L’importante evento, dal titolo “La Sinergia del Dono” ha voluto commemorare la memoria della figura del tanto stimato e da tutti apprezzato Fabrizio De Santis; un operatore del campo sanitario ospedaliero del quale, per la sua sempre pronta disponibilità, per la sua alta professionalità, per la sua bontà, per la sua comprensione del dolore altrui e per la sua competenza nel lavoro di infermiere, sarà difficile cancellare il ricordo dalle menti di tutti i cittadini di Montefiascone come hanno ben sottolineato tutti coloro che sono intervenuti nella prima parte del convegno iniziando dalla figlia Giulia, ai medici G. Biancalana e R. Trapè, al sindaco Cimarello.

 

All’importante incontro, oltre i dirigenti locali della struttura come il presidente, Paolo Scoponi, hanno partecipato la Dott.ssa Marina Padovan, presidente provinciale dell’AIDO, supportati dalle interessanti relazioni del dott. Fernando Ricci, della dott.ssa Stefania Stefani, della signora Rossella Ceccantoni dell’Ufficio coordinamento donazioni organi e tessuti che lavora presso ospedale di Belcolle. Moderatrice di tutto l’incontro la giornalista Lia Saraca. Vi sono stati momenti di alta commozione specialmente nella prima parte, quando ha preso la parola la figlia di Fabrizio, Giulia, che ha narrato quanto ha vissuto nei momenti del decesso del proprio padre e le conseguenti decisioni che insieme alla madre ha dovuto prendere la decisione di donare gli organi del Padre.
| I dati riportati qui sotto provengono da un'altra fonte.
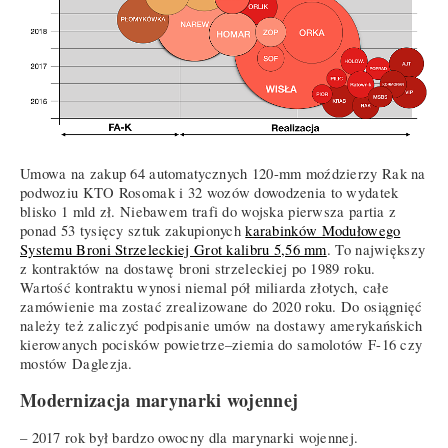
Umowa na zakup 64 automatycznych 120-mm moździerzy Rak na
podwoziu KTO Rosomak i 32 wozów dowodzenia to wydatek
blisko 1 mld zł. Niebawem trafi do wojska pierwsza partia z
ponad 53 tysięcy sztuk zakupionych
karabinków Modułowego
Systemu Broni Strzeleckiej Grot kalibru 5,56 mm
. To największy
z kontraktów na dostawę broni strzeleckiej po 1989 roku.
Wartość kontraktu wynosi niemal pół miliarda złotych, całe
zamówienie ma zostać zrealizowane do 2020 roku. Do osiągnięć
należy też zaliczyć podpisanie umów na dostawy amerykańskich
kierowanych pocisków powietrze–ziemia do samolotów F-16 czy
mostów Daglezja.
Modernizacja marynarki wojennej
– 2017 rok był bardzo owocny dla marynarki wojennej.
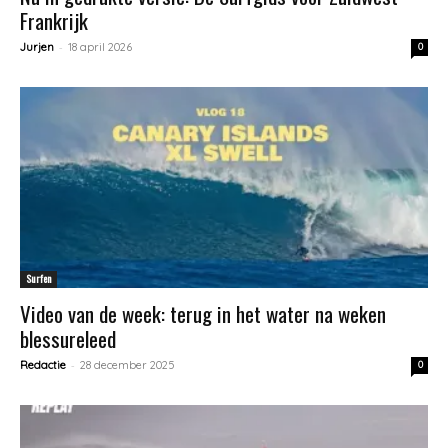
Frankrijk
-
Jurjen
18 april 2026
0
Surfen
Video van de week: terug in het water na weken
blessureleed
-
Redactie
28 december 2025
0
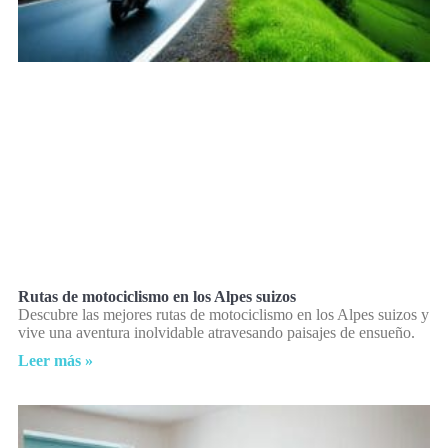
Rutas de motociclismo en los Alpes suizos
Descubre las mejores rutas de motociclismo en los Alpes suizos y
vive una aventura inolvidable atravesando paisajes de ensueño.
Leer más »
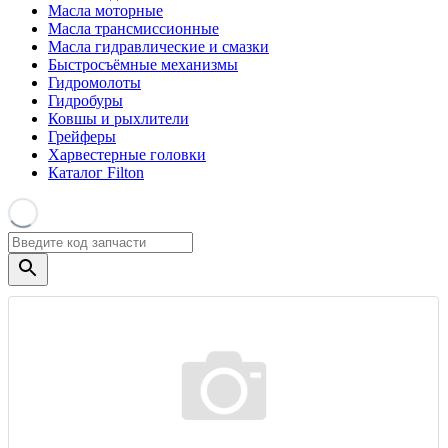
Масла моторные
Масла трансмиссионные
Масла гидравлические и смазки
Быстросъёмные механизмы
Гидромолоты
Гидробуры
Ковшы и рыхлители
Грейферы
Харвестерные головки
Каталог Filton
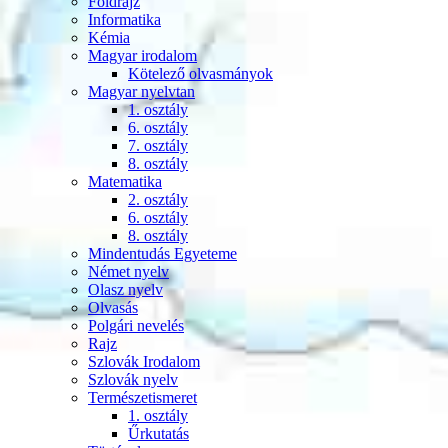
Földrajz
Informatika
Kémia
Magyar irodalom
Kötelező olvasmányok
Magyar nyelvtan
1. osztály
6. osztály
7. osztály
8. osztály
Matematika
2. osztály
6. osztály
8. osztály
Mindentudás Egyeteme
Német nyelv
Olasz nyelv
Olvasás
Polgári nevelés
Rajz
Szlovák Irodalom
Szlovák nyelv
Természetismeret
1. osztály
Űrkutatás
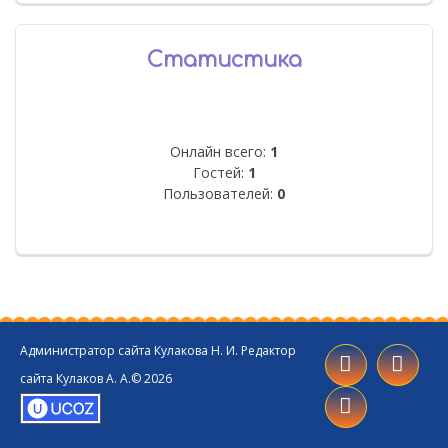
Статистика
Онлайн всего:
1
Гостей:
1
Пользователей:
0
Администратор сайта Кулакова Н. И. Редактор
сайта Кулаков А. А.© 2026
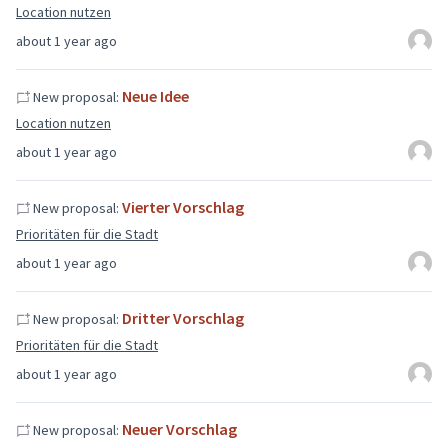
Location nutzen
about 1 year ago
Neue Idee
New proposal:
Location nutzen
about 1 year ago
Vierter Vorschlag
New proposal:
Prioritäten für die Stadt
about 1 year ago
Dritter Vorschlag
New proposal:
Prioritäten für die Stadt
about 1 year ago
Neuer Vorschlag
New proposal:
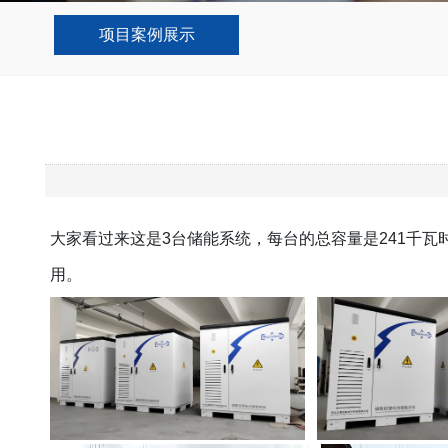
项目案例展示
大家看过来这是3台储能系统，每台的总容量是241千
用。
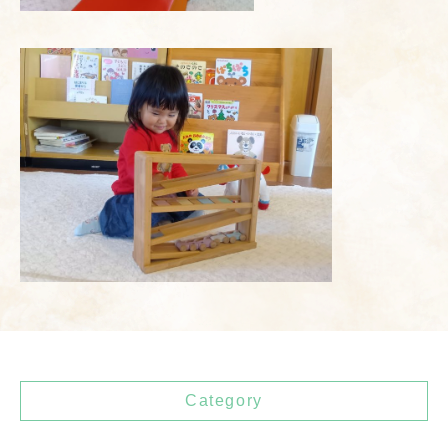
Category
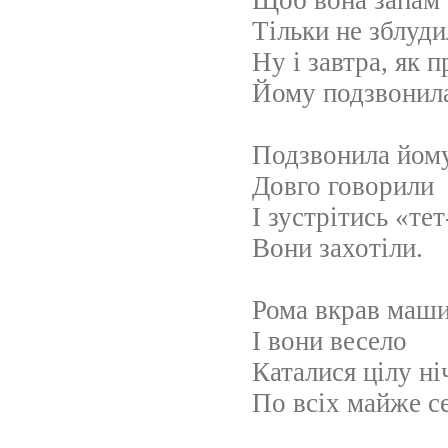
Щоб вона запам’
Тільки не зблуди
Ну і завтра, як 
Йому подзвонил
Подзвонила йому
Довго говорили
І зустрітись «тет
Вони захотіли.
Рома вкрав маши
І вони весело
Каталися цілу ні
По всіх майже с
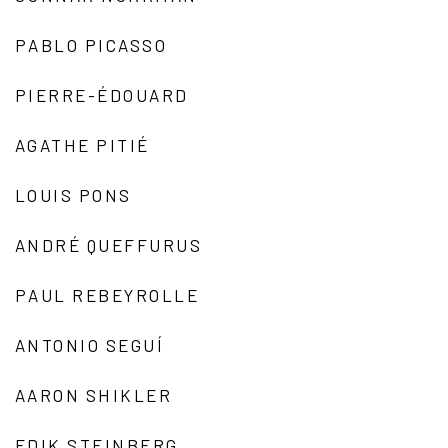
PABLO PICASSO
PIERRE-ÉDOUARD
AGATHE PITIÉ
LOUIS PONS
ANDRÉ QUEFFURUS
PAUL REBEYROLLE
ANTONIO SEGUÍ
AARON SHIKLER
EDIK STEINBERG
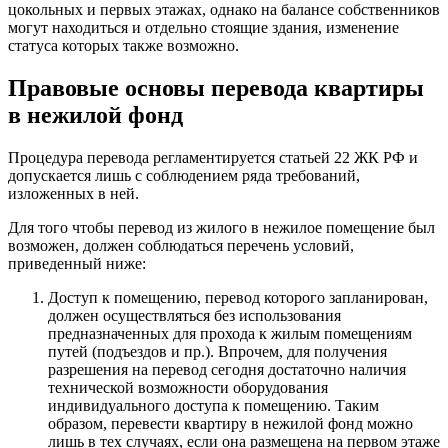
цокольных и первых этажах, однако на балансе собственников
могут находиться и отдельно стоящие здания, изменение
статуса которых также возможно.
Правовые основы перевода квартиры
в нежилой фонд
Процедура перевода регламентируется статьей 22 ЖК РФ и
допускается лишь с соблюдением ряда требований,
изложенных в ней.
Для того чтобы перевод из жилого в нежилое помещение был
возможен, должен соблюдаться перечень условий,
приведенный ниже:
Доступ к помещению, перевод которого запланирован,
должен осуществляться без использования
предназначенных для прохода к жилым помещениям
путей (подъездов и пр.). Впрочем, для получения
разрешения на перевод сегодня достаточно наличия
технической возможности оборудования
индивидуального доступа к помещению. Таким
образом, перевести квартиру в нежилой фонд можно
лишь в тех случаях, если она размещена на первом этаже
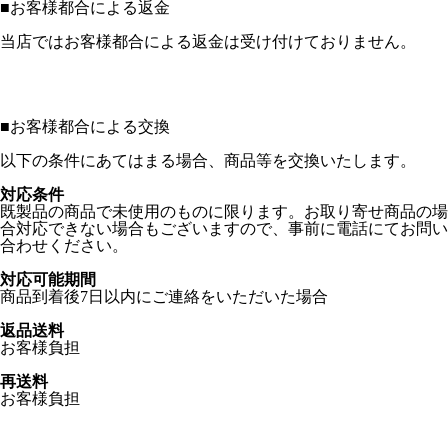
■
お客様都合による返金
当店ではお客様都合による返金は受け付けておりません。
■
お客様都合による交換
以下の条件にあてはまる場合、商品等を交換いたします。
対応条件
既製品の商品で未使用のものに限ります。お取り寄せ商品の場
合対応できない場合もございますので、事前に電話にてお問い
合わせください。
対応可能期間
商品到着後7日以内にご連絡をいただいた場合
返品送料
お客様負担
再送料
お客様負担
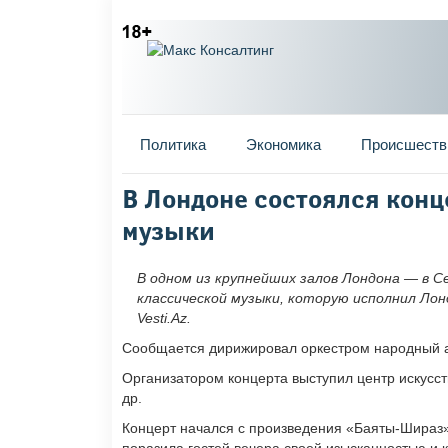
Главное меню
Политика
Экономика
Происшеств
Вы здесь
В Лондоне состоялся кон
музыки
В одном из крупнейших залов Лондона — в Ce
классической музыки, которую исполнил Ло
Vesti.Az.
Сообщается дирижировал оркестром народный а
Организатором концерта выступил центр искус
др.
Концерт начался с произведения «Баяты-Шираз»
Tutti i relatori hanno messo in luce e sottolineato la necessità di donare gli organi invitando tutti a fare il proprio testamento biologico.

 

Con la donazione degli organi la persona donatrice, oltre a fare un grande gesto di altruismo, di amore fraterno, per aiutare a risolvere i problemi di chi ha necessità, per salvare la vita ad altre persone, seguita a vivere; il momento della morte, con la donazione dei propri organi in buono stato, diventa il momento della vita. Questo concetto è stato ben riassunto ed affermato nel titolo dell’incontro: Da una vita spezzata un’altra vita può risorgere. La donazione degli organi, è stato ancora confermato, è volontaria, anonima e gratuita; è apartitica, aconfessionale, senza scopi di lucro; tuttavia aggiunge chi ne ha fatto l’esperienza, come lo scrivente, il conoscere chi è stato beneficiato sarebbe un momento bello per vedere come il proprio caro seguita a vivere nella nuova persona. Attualmente l’AIDO conta venti sedi regionali, centouna sezioni provinciali e duemilacentoquarantesei gruppi comunali, con oltre un milioneduecentomila adesioni su tutto il territorio nazionale tenendo conto che ci sono, ad oggi, novemila cittadini in attesa di trapianto di interi organi o parte di tessuti. Il trapianto, tecnicamente, oggi non ha più limiti, si è giunti al punto che si possono trapiantare anche organi con caratteristiche diverse per cui il concetto di trapianto sta tutto nel cervello. Il donatore è colui che ha maturato questa convinzione nel proprio cervello che la centralina logistico-operativa di tutto l’agire della persona.